DocBook reader: Preserve callouts and xrefs in code #7389

jtojnar · 2021-06-17T21:16:47Z

When converting DocBook documents like https://github.com/NixOS/nixpkgs/blob/c06cb69ca0dc02b37e27104ac8415c3cab173328/nixos/modules/programs/plotinus.xml#L27, these need to be dealt with manually.

src/Text/Pandoc/Readers/DocBook.hs

jtojnar · 2021-06-17T21:20:29Z

Ideally, the AST would support rich code blocks and the dumbing down would be handled in writers but until then let’s preserve the data.

jtojnar · 2021-06-17T21:21:13Z

It might be also useful to control this behaviour with a config option (extension).

When converting DocBook documents like https://github.com/NixOS/nixpkgs/blob/c06cb69ca0dc02b37e27104ac8415c3cab173328/nixos/modules/programs/plotinus.xml#L27, these need to be dealt with manually, or too much information will be lost. Ideally, the AST would support rich code blocks and the dumbing down would be handled in writers but until then, let’s preserve the elements verbatim.

@jtojnar

see: jgm/pandoc#7389 for full details. @jtojnar

jgm · 2021-06-21T00:46:37Z

Can you explain the motivation for this change, and what it does?
There is not even a test to show how the behavior changes.

jtojnar · 2021-06-21T06:51:47Z

In NixOS manual, we have code like

<programlisting>
<xref linkend="opt-services.xserver.desktopManager.gnome.enable"/> = true;
</programlisting>

docbook-xsl renders it as

services.xserver.desktopManager.gnome.enable = true;

We are trying to switch our documentation from DocBook to CommonMark and using pandoc for the conversion.

Currently, pandoc parses the code as

 = true;

since xref is an empty element and elementToStr will return empty string for it.

We would like it to produce the following

<xref linkend="opt-services.xserver.desktopManager.gnome.enable"/> = true;

The xref tag is in the code block verbatim, letting us to deal with it manually. (Probably using some pandoc filter.)

I will add a test but first I would like to know if this behaviour is reasonable or if it should be optional (off-by-default extension).

jgm · 2021-07-04T15:51:24Z

I don't really like the idea of including a string in the code block that actually isn't verbatim code.
Would it be possible for pandoc to resolve the xref? I'm not sure how that happens -- is all the information needed for doing that elsewhere in the docbook document?
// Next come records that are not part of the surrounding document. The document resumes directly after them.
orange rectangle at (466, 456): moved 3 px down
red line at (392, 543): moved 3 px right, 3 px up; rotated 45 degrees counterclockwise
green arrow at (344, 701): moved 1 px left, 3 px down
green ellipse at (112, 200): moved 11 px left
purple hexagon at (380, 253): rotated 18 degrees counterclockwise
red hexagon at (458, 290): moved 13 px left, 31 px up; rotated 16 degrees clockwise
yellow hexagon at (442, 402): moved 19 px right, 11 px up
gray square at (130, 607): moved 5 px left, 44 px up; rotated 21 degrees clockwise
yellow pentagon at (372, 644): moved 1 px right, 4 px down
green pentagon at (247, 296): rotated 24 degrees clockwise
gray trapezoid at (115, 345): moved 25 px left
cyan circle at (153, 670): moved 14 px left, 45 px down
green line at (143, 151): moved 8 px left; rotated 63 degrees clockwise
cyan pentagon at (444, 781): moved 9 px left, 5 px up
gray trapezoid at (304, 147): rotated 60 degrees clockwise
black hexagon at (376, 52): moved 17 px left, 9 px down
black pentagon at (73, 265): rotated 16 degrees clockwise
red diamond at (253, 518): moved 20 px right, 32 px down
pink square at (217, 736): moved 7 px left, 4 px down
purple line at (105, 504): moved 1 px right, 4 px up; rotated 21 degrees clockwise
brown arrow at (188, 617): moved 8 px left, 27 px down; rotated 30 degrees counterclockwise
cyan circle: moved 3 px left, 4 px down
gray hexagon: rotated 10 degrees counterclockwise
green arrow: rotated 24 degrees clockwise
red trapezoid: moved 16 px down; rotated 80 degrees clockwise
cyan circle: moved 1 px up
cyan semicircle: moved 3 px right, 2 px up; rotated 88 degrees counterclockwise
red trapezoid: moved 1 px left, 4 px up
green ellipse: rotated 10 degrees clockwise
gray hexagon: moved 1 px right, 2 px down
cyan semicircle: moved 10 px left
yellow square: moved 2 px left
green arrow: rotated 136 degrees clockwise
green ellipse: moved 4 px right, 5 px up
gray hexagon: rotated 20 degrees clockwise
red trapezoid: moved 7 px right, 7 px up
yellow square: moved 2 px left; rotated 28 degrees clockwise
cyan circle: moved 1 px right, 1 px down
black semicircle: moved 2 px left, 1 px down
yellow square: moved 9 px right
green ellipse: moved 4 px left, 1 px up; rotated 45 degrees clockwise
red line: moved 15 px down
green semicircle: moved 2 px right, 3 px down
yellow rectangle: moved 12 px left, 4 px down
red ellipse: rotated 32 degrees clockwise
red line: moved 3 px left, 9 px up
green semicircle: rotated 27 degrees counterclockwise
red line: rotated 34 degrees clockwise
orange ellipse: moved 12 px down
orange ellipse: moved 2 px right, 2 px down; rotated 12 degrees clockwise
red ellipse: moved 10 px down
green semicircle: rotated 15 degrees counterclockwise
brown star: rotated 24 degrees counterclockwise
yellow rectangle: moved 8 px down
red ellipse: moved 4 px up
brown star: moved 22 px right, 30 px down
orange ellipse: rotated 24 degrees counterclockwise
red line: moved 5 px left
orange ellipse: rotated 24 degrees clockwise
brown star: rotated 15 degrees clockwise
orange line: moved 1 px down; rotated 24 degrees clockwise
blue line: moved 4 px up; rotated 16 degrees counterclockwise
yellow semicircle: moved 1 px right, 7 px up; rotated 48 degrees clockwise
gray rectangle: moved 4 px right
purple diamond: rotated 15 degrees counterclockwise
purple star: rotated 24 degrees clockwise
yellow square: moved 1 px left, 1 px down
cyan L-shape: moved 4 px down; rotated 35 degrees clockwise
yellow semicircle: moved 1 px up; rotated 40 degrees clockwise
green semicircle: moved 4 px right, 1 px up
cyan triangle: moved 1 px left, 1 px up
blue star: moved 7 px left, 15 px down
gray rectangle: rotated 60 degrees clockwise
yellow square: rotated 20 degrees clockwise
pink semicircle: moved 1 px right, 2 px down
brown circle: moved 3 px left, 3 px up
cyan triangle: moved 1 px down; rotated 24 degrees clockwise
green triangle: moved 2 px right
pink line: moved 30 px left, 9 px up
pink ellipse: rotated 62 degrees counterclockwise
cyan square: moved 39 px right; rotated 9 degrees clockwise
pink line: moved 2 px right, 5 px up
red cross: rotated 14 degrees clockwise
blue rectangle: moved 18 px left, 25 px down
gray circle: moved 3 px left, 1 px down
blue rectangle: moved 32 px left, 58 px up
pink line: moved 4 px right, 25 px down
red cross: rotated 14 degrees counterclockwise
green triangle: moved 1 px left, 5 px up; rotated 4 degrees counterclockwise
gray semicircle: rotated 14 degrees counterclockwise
jtojnar · 2021-07-04T16:44:43Z

In our use case, the anchors are located in different files (that are XIncluded into the final book along with the file containing the xrefs). So we would need some other mechanism to resolve the links, which would be even more complex than this. Leaving it up to the user (e.g. to resolve them using a filter script) would probably be cleaner. The issue is it requires preserving the data.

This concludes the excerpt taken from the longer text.